While regular pay fell compared to the previous year, employees received an average regular pay increase, which excludes bonuses, of 4.2% between February and April this year.

This will be of particular concern for policymakers, like the Bank of England [BoE], due to rising inflation, according to Paul Craig, Portfolio Manager at Quilter Investors.  

“Earlier this year, Andrew Bailey [Governor of the Bank of England] went as far as to urge workers not to ask for big pay rises in the face of spiralling inflation. Ultimately, this all translates to people’s earnings not keeping up with inflation and hampering people’s purchasing power,” he explained.

For Sarah Coles, Senior Personal Finance Expert at Hargreaves Lansdown, this wage increase is not sustainable in the long-term due to inflation.

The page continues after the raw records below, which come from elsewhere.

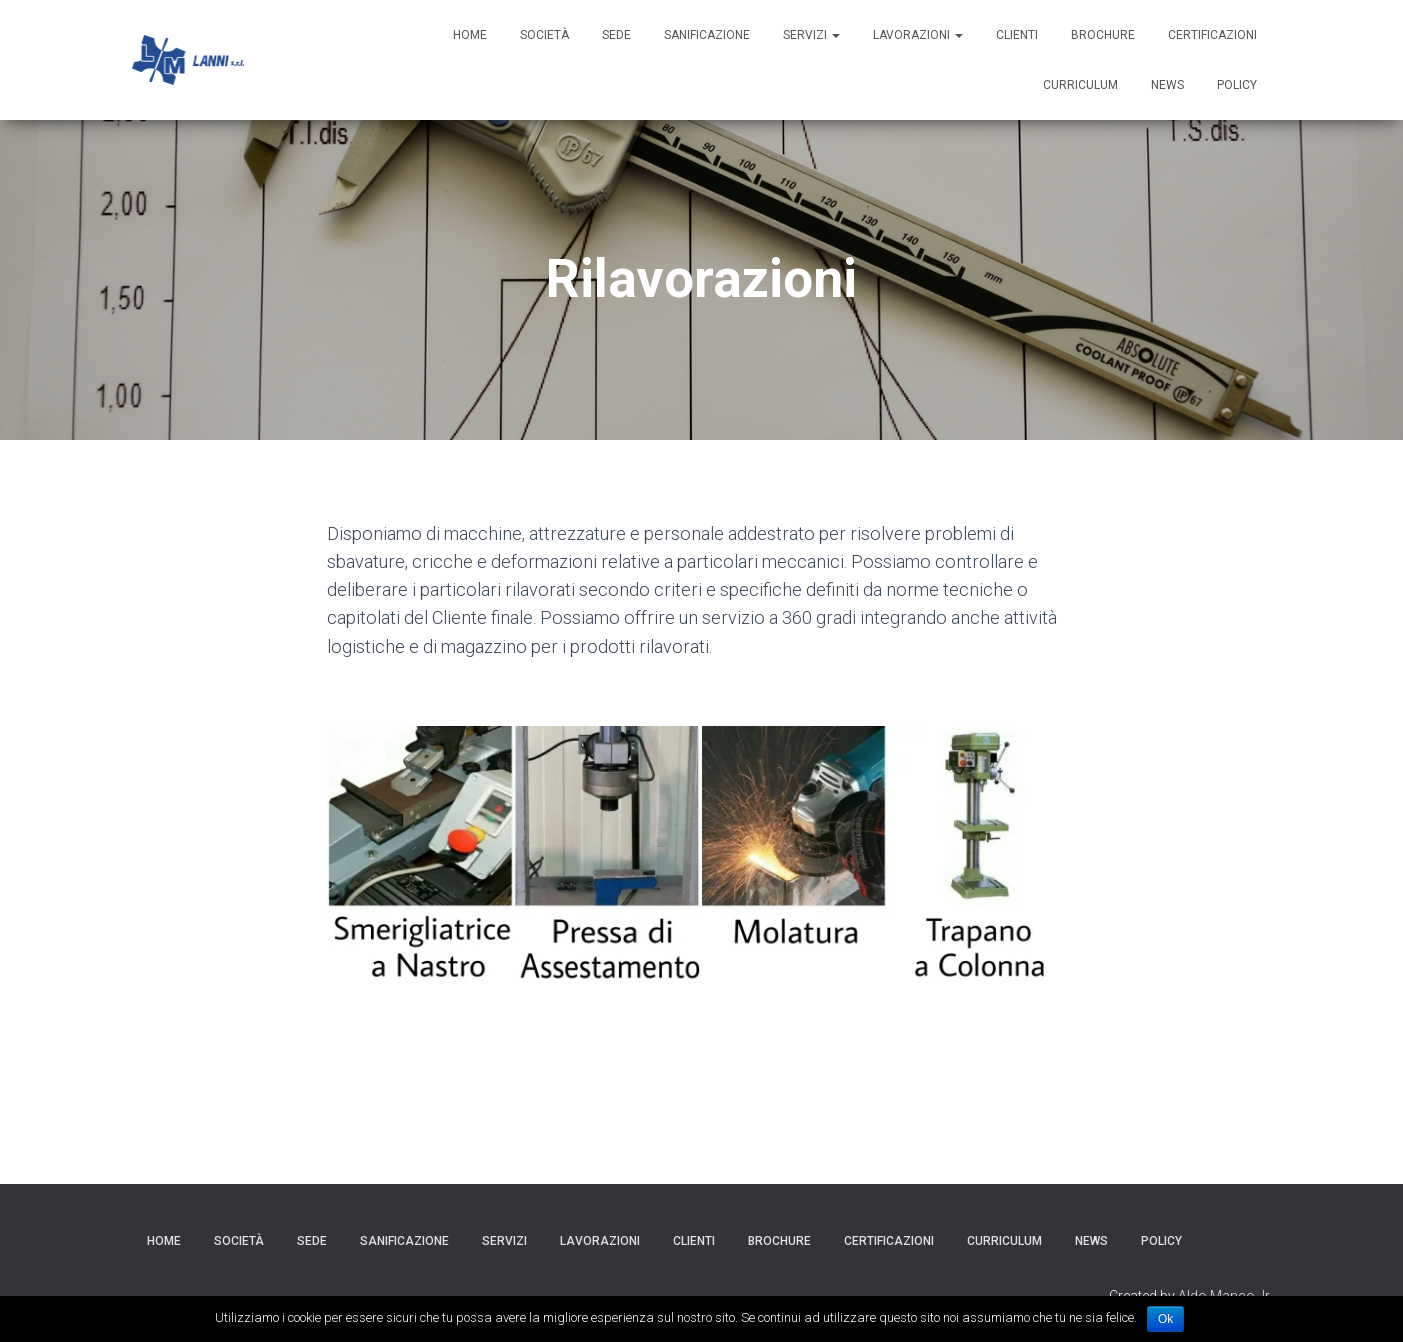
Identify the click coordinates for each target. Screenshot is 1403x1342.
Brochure (1103, 35)
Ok (1165, 1319)
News (1167, 85)
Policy (1237, 85)
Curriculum (1080, 85)
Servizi (811, 35)
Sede (616, 35)
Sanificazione (707, 35)
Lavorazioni (918, 35)
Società (544, 35)
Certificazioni (1212, 35)
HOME (470, 35)
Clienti (1017, 35)
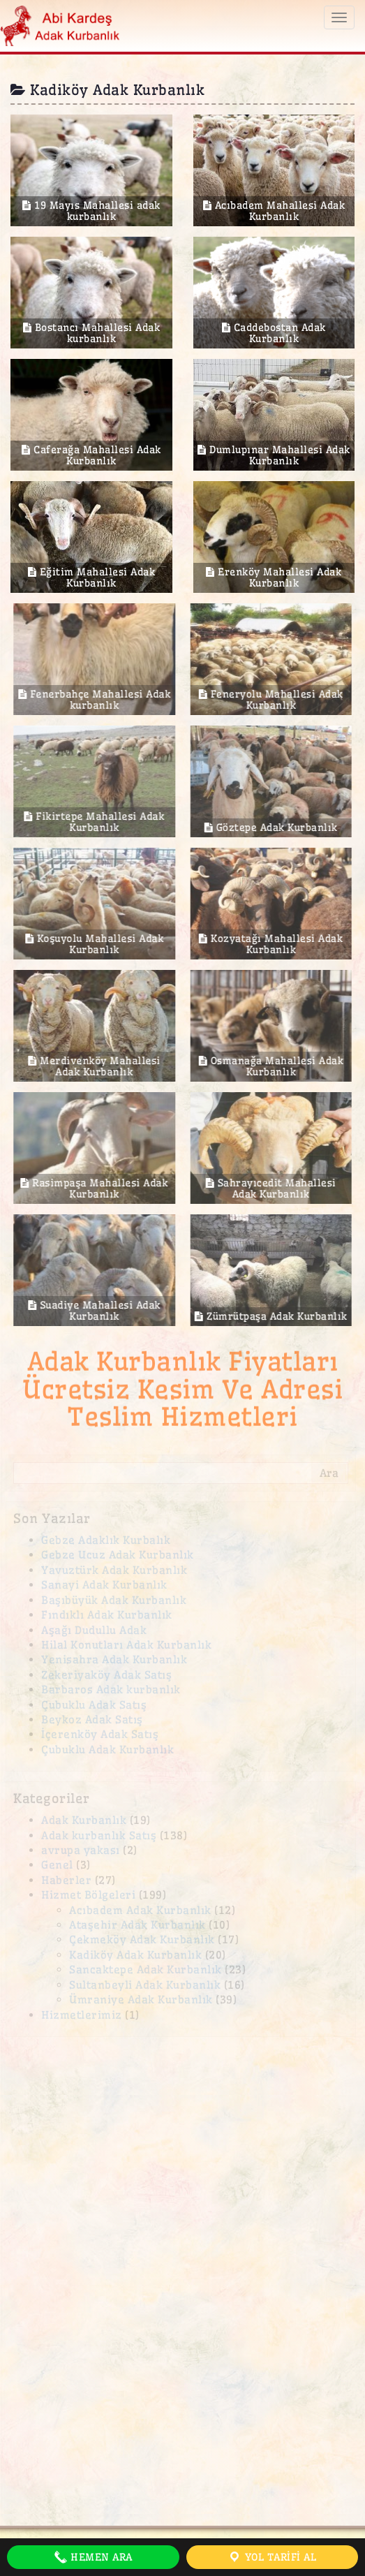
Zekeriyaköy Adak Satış (106, 1674)
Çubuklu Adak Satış (94, 1705)
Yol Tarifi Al (272, 2557)
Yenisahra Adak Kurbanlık (114, 1659)
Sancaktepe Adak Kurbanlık (145, 1969)
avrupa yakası (80, 1850)
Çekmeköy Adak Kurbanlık (142, 1939)
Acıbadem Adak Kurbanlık (140, 1910)
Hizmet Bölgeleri (88, 1894)
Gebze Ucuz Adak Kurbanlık (117, 1554)
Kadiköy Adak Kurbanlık (135, 1955)
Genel (57, 1864)
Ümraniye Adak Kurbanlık (141, 1999)
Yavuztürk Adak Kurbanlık (114, 1570)
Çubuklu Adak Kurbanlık (107, 1749)
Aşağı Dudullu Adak (94, 1630)
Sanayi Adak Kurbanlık (104, 1584)
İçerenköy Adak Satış (99, 1734)
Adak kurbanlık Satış (98, 1835)
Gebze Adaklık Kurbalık (105, 1540)
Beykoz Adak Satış (92, 1719)
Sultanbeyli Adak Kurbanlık (145, 1985)
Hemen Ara (93, 2557)
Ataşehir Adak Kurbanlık (137, 1924)
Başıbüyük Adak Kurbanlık (113, 1600)
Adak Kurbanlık (83, 1820)
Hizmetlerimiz (81, 2015)
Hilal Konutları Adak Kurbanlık (126, 1644)
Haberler (66, 1880)
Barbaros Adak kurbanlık (111, 1689)
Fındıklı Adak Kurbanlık (106, 1614)
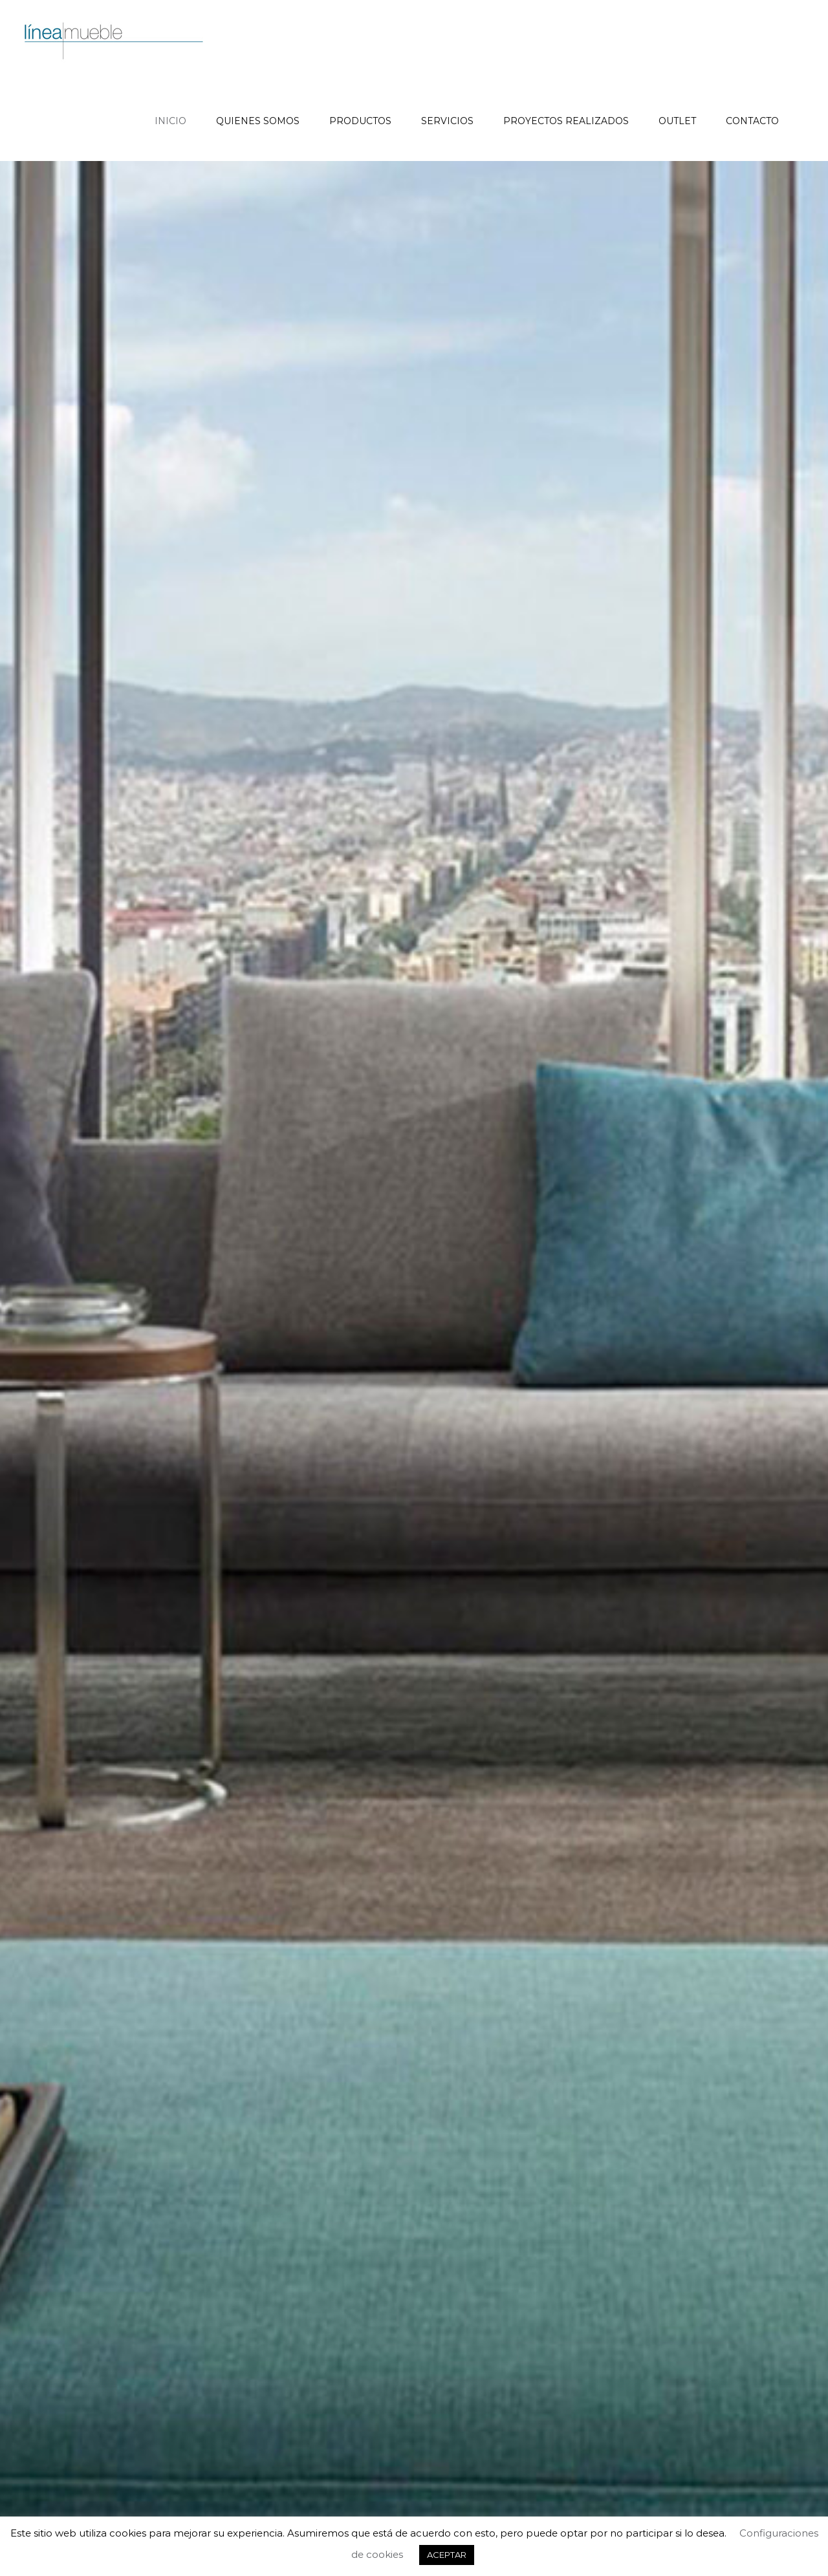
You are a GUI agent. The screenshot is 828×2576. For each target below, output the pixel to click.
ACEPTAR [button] (446, 2554)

“Rising inflation will pile the pressure on even more, and over time effective pay cuts are likely to spread. Already, not every company is boosting pay to keep pace with inflation,” she said.

Unemployment figures keeping stable

Despite wages failing to keep pace with inflation, unemployment figures released today made for kinder reading.

“On the face of it, unemployment figures look rosy. The overall level continued to drop in the three months to April, and has finally fallen below the pre-pandemic level,” said Coles.

The latest data has estimated the UK’s employment rate at 75.6%, 0.2% higher than the previous three-month period.

Still, Beckett does highlight some cause for concern.

“Moreover, although the number of people neither in work nor looking for a job has fallen slightly in the latest period, that remains well up on where it was before COVID-19 struck,” she said.